[Start of Attachment]

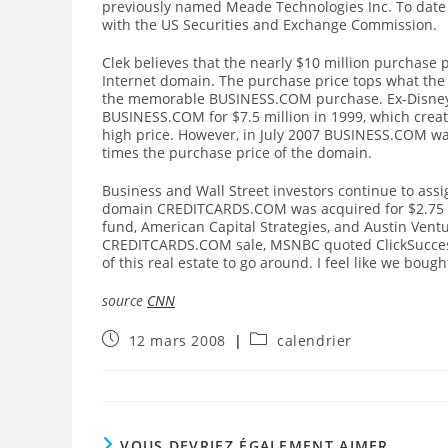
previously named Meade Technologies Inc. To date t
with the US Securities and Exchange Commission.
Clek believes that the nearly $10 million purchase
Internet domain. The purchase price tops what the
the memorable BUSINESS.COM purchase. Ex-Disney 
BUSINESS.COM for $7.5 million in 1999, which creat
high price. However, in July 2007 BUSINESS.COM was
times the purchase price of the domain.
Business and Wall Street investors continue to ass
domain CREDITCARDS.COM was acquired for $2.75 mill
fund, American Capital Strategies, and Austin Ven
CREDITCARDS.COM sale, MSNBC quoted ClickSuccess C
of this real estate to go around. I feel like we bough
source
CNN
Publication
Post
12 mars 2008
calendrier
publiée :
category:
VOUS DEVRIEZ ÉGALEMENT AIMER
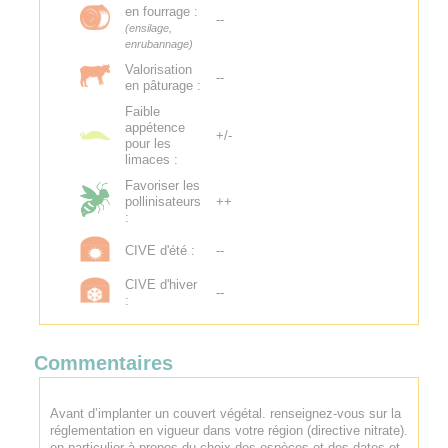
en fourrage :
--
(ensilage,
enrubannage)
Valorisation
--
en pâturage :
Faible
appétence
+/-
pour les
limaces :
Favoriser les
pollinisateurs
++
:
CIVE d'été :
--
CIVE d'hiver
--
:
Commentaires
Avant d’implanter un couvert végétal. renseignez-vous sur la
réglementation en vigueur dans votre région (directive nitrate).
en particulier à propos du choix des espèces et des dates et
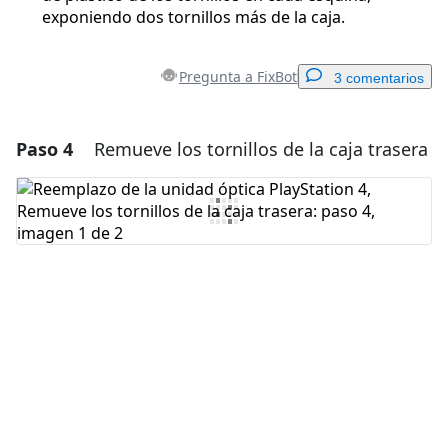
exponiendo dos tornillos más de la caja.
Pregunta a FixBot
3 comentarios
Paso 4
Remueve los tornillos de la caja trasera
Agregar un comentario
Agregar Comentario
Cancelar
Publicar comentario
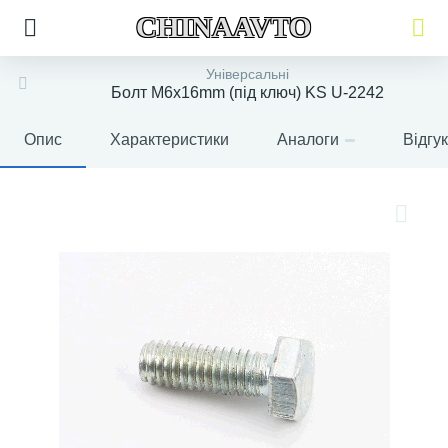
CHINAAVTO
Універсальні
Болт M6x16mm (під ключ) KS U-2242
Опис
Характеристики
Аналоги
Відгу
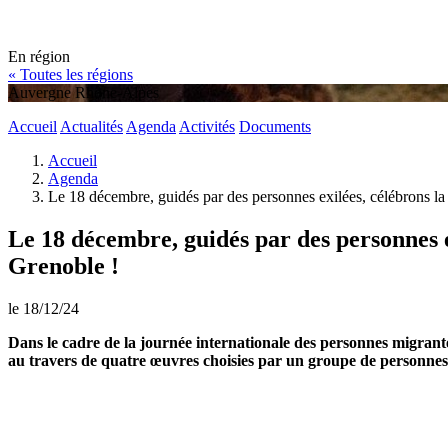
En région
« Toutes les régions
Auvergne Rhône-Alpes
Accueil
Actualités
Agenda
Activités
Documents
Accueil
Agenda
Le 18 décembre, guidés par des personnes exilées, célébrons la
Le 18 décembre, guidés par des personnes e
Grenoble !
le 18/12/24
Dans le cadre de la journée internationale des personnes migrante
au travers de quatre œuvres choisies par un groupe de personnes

[End of Attachment]
[Start of Attachment]

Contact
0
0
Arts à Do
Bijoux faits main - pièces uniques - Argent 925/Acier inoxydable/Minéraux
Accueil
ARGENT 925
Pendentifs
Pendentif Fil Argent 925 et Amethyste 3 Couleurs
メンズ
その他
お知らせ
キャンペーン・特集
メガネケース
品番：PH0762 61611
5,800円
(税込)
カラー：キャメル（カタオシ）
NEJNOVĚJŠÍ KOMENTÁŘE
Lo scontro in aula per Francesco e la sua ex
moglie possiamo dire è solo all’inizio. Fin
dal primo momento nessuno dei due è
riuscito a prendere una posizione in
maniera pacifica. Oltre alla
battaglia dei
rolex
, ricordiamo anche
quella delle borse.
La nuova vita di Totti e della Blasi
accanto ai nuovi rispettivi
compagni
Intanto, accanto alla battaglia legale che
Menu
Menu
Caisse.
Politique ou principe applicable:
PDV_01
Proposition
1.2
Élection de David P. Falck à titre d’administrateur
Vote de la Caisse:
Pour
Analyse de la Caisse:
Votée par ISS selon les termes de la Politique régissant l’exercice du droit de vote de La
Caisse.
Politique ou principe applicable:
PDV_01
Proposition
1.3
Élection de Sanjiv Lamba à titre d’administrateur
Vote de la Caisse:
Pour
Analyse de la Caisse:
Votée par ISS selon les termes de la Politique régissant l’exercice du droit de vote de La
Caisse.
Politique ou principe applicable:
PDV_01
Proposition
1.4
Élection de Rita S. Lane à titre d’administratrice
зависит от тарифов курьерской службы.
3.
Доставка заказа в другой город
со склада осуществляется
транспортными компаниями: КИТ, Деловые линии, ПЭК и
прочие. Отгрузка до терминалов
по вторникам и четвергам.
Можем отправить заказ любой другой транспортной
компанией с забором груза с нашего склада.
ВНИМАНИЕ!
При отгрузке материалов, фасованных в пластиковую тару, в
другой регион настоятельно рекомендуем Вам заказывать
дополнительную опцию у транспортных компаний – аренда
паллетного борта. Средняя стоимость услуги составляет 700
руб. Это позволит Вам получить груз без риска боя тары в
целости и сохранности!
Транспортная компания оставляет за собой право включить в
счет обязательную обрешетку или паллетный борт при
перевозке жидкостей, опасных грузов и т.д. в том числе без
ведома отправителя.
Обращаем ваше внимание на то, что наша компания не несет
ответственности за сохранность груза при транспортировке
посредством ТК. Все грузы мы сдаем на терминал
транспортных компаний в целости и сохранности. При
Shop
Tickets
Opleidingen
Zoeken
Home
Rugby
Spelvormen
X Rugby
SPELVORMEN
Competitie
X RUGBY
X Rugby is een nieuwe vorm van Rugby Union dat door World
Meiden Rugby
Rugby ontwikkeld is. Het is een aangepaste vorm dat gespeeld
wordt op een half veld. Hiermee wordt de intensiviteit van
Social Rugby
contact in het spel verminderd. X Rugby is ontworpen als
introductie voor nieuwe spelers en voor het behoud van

[End of Attachment]
[Start of Attachment]

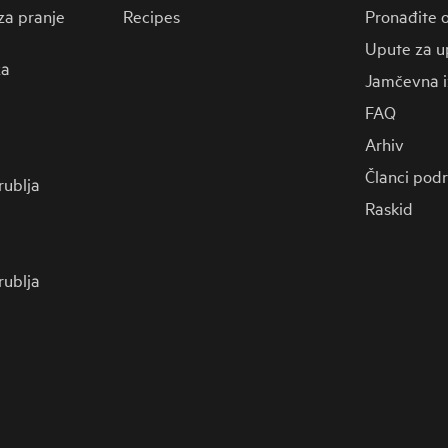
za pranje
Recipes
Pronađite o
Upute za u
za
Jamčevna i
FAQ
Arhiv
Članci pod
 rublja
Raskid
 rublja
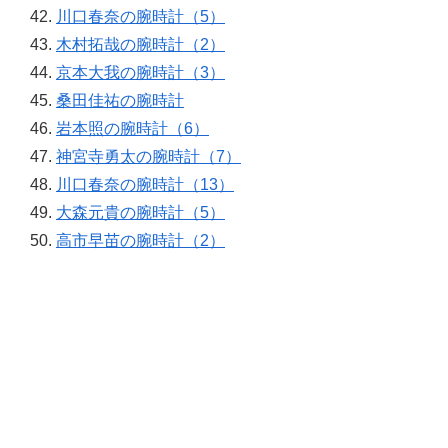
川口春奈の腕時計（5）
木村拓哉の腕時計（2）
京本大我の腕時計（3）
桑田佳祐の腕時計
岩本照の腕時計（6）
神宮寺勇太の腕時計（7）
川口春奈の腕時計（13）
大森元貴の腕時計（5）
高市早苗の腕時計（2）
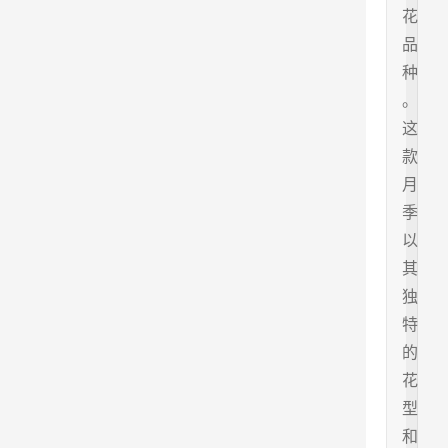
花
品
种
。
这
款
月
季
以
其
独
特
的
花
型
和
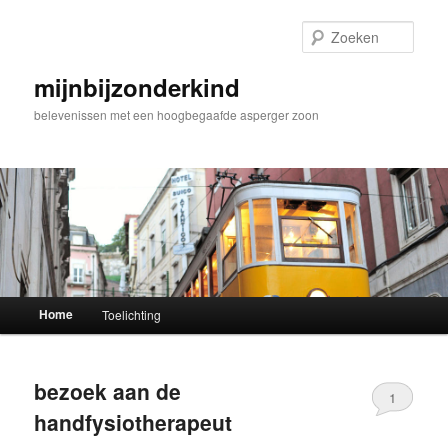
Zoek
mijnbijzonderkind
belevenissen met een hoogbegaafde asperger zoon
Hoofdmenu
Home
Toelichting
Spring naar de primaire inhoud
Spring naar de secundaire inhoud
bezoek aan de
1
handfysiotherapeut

[End of Attachment]

### TRY IT
All that should appear in the answer is the lines above from the line with "Універсальні" through the line with "le 18/12/24", retyped exactly, pictures left out.

### ANSWER BOX
Універсальні
Болт M6x16mm (під ключ) KS U-2242
Опис
Характеристики
Аналоги
Відгу
En région
« Toutes les régions
Auvergne Rhône-Alpes
Accueil
Actualités
Agenda
Activités
Documents
Accueil
Agenda
Le 18 décembre, guidés par des personnes exilées, célébrons la
Le 18 décembre, guidés par des personnes e
Grenoble !
le 18/12/24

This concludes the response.